30 personas invidentes se acercaron en la pasada cuaresma a conocer a Nuestra Señora de las Angustias Coronada. Existe un gran hermanamiento entre ONCE y la Cofradía del Viernes Santo veleño
¿Y si cerramos los ojos? ¿Somos capaces de conocer las grandezas de nuestras Sagradas Imágenes? ¿Qué transmite una mano de nuestro Señor? ¿Y las lágrimas de María? ¿Sentimos si tocamos sin mirar? ¿Las yemas de nuestros dedos nos conducen a la divinidad?
En la pasada cuaresma, un total de 30 personas invidentes estuvieron presentes en la Iglesia de las Hermanas Carmelitas, prestos a conocer una parte más de nuestra Semana Santa.
Acompañados por los cofrades de Nuestra Señora de las Angustias Coronada, estas personas pudieron acercarse aún más al dolor de nuestra Madre.
Con las yemas de sus dedos recorrieron la saya, las manos entrelazadas entre el cuerpo inerte de Jesucristo y su Madre. Un momento para el recuerdo de estas personas.
Existe una enorme vinculación entre la Organización Nacional de Ciegos en España (ONCE) y la Cofradía de Nuestra Señora de las Angustias Coronada, hasta el punto de ser parte de su desfile procesional.
El viernes santo de este año, durante la salida procesional que realizaba esta corporación, se pudo ver cómo uno de los chicos era acompañado por su perro guía.

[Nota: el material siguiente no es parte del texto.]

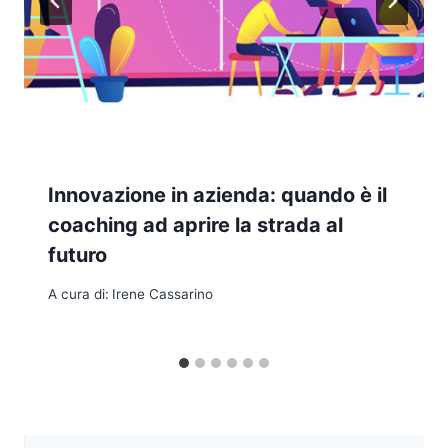
Innovazione in azienda: quando è il
coaching ad aprire la strada al
futuro
A cura di:
Irene Cassarino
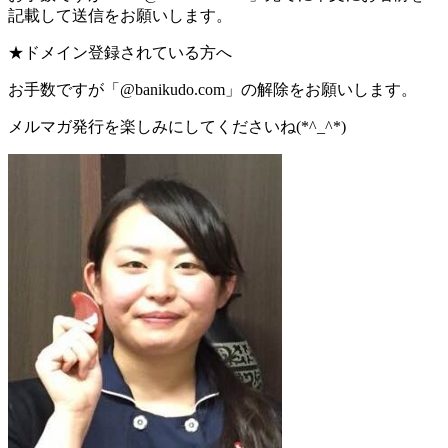
記載して送信をお願いします。
★ドメイン登録されている方へ
お手数ですが「@banikudo.com」の解除をお願いします。
メルマガ発行を楽しみにしてくださいね(*^_^*)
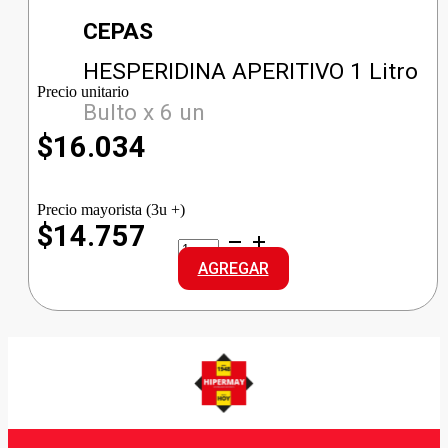
CEPAS
HESPERIDINA APERITIVO 1 Litro
Precio unitario
Bulto x 6 un
$
16.034
Precio mayorista (3u +)
$14.757
HESPERIDINA
APERITIVO
AGREGAR
cantidad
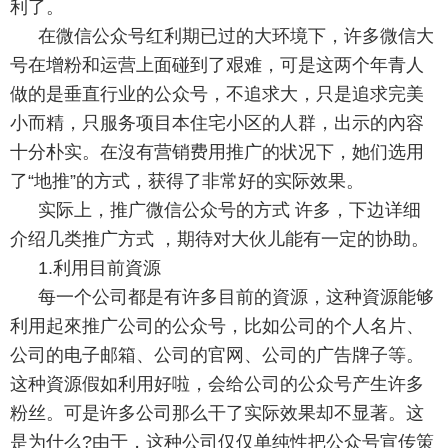
利了。
在微信公众号红利期已过的大环境下，许多微信大
号在增粉和运营上面碰到了艰难，可是这两个年青人
做的是垂直行业的公众号，不追求大，只是追求完美
小而精，只服务项目本住宅小区的人群，出示的內容
十分朴实。在沒有营销费用推广的状况下，她们选用
了“地推”的方式，获得了非常好的实际效果。
实际上，推广微信公众号的方式 许多，下边详细
介绍几类推广方式 ，期待对大伙儿能有一定的协助。
1.利用目前資源
每一个公司都是有许多目前的資源，这种資源能够
利用起來推广公司的公众号，比如公司的个人名片、
公司的电子邮箱、公司的官网、公司的广告牌子等。
这种資源假如利用好啦，会给公司的公众号产生许多
粉丝。可是许多公司那么干了实际效果却不显著。这
是为什么?由于，这种公司仅仅单纯性把公众号宣传策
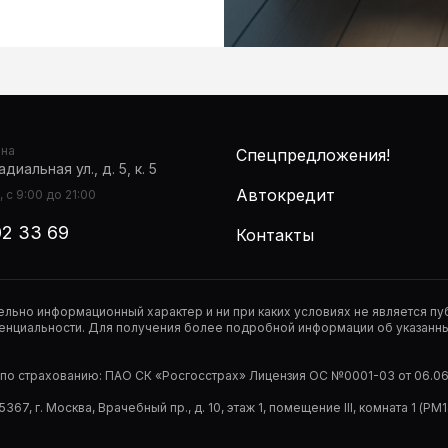
она
Спецпредложения!
диальная ул., д. 5, к. 5
Автокредит
 с 9:00 до 21:00
02 33 69
Контакты
тельно информационный характер и ни при каких условиях не является 
нциальности. Для получения более подробной информации об указанных
р по страхованию: ПАО СК «Росгосстрах» Лицензия ОС №0001-03 от 06.06.
67, г. Москва, Врачебный пр., д. 10, этаж 1, помещение III, комната 1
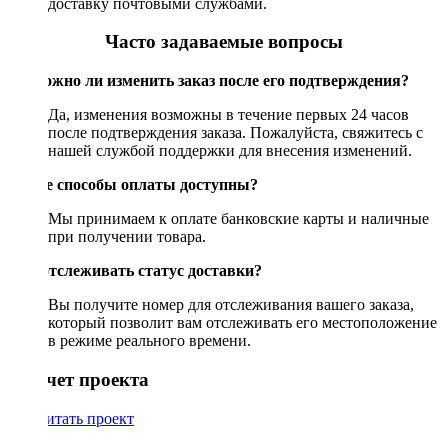
доставку почтовыми службами.
Часто задаваемые вопросы
Возможно ли изменить заказ после его подтверждения?
Да, изменения возможны в течение первых 24 часов
после подтверждения заказа. Пожалуйста, свяжитесь с
нашей службой поддержки для внесения изменений.
Какие способы оплаты доступны?
Мы принимаем к оплате банковские карты и наличные
при получении товара.
Как отслеживать статус доставки?
Вы получите номер для отслеживания вашего заказа,
который позволит вам отслеживать его местоположение
в режиме реального времени.
Рассчет проекта
Рассчитать проект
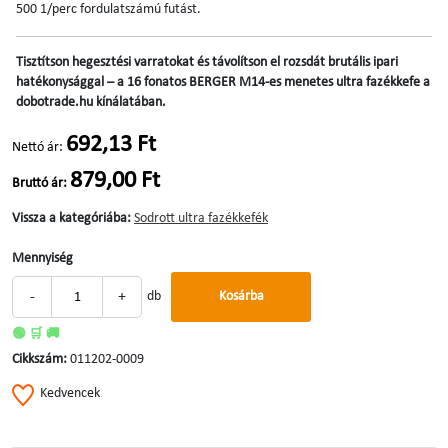
500 1/perc fordulatszámú futást.
Tisztítson hegesztési varratokat és távolítson el rozsdát brutális ipari
hatékonysággal – a 16 fonatos BERGER M14-es menetes ultra fazékkefe a
dobotrade.hu kínálatában.
692,13 Ft
Nettó ár:
879,00 Ft
Bruttó ár:
Vissza a kategóriába:
Sodrott ultra fazékkefék
Mennyiség
-
+
db
Kosárba
🟢 🛒 🚚
Cikkszám:
011202-0009
Kedvencek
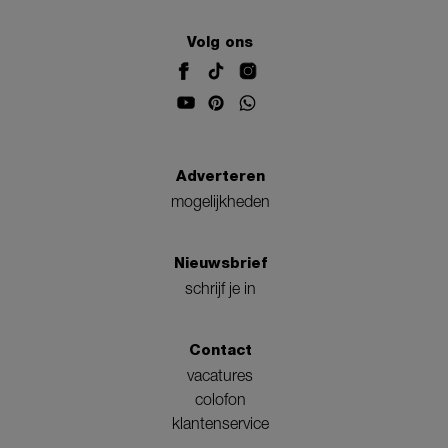
Volg ons
Adverteren
mogelijkheden
Nieuwsbrief
schrijf je in
Contact
vacatures
colofon
klantenservice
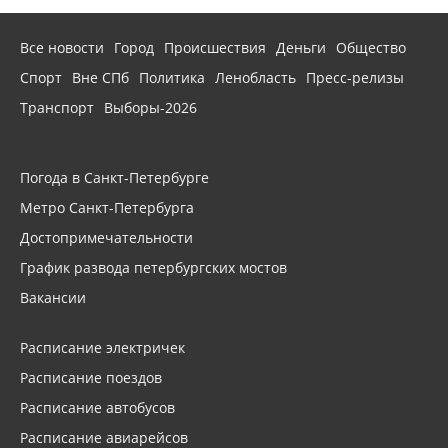
Все новости
Город
Происшествия
Деньги
Общество
Спорт
Вне СПб
Политика
Ленобласть
Пресс-релизы
Транспорт
Выборы-2026
Погода в Санкт-Петербурге
Метро Санкт-Петербурга
Достопримечательности
График развода петербургских мостов
Вакансии
Расписание электричек
Расписание поездов
Расписание автобусов
Расписание авиарейсов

Son varios los años que acompaña ya a Nuestra Señora de las Angustias Coronada, siendo fiel parte de su esencia y grandeza sin tener que reparar en cómo es Ella.
No hay mejor manera que sentir el dolor de una Madre que tocándola. ¿Te imaginas cómo puede ser el momento de palpar a tu Sagrada Imagen con la yema de tus dedos? ¿La reconocerías?
Acerquemos más nuestras imágenes a quienes no pueden verla. Dejémosle un momento de recogimiento. Ellos y nuestras imágenes. No más.